## Exercise details
Write the data below out again, with each line matching the original.

═════ Information given ═════

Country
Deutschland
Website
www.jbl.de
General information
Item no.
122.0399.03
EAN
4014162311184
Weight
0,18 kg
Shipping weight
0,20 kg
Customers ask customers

═════

## Reply
Country
Deutschland
Website
www.jbl.de
General information
Item no.
122.0399.03
EAN
4014162311184
Weight
0,18 kg
Shipping weight
0,20 kg
Customers ask customers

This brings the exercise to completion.